Extracted page text data:
_ _ _ _ _

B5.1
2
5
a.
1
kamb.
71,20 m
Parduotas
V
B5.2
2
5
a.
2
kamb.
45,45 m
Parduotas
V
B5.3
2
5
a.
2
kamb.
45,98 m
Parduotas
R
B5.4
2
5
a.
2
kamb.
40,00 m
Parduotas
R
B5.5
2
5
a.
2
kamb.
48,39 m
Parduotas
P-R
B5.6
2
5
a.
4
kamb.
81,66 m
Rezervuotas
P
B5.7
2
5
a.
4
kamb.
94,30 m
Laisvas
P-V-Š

_ _ _ _ _

Instructions for the task:
I'd like all of the entries written out again exactly as they appear above.

Answer to the exercise:
B5.1
2
5
a.
1
kamb.
71,20 m
Parduotas
V
B5.2
2
5
a.
2
kamb.
45,45 m
Parduotas
V
B5.3
2
5
a.
2
kamb.
45,98 m
Parduotas
R
B5.4
2
5
a.
2
kamb.
40,00 m
Parduotas
R
B5.5
2
5
a.
2
kamb.
48,39 m
Parduotas
P-R
B5.6
2
5
a.
4
kamb.
81,66 m
Rezervuotas
P
B5.7
2
5
a.
4
kamb.
94,30 m
Laisvas
P-V-Š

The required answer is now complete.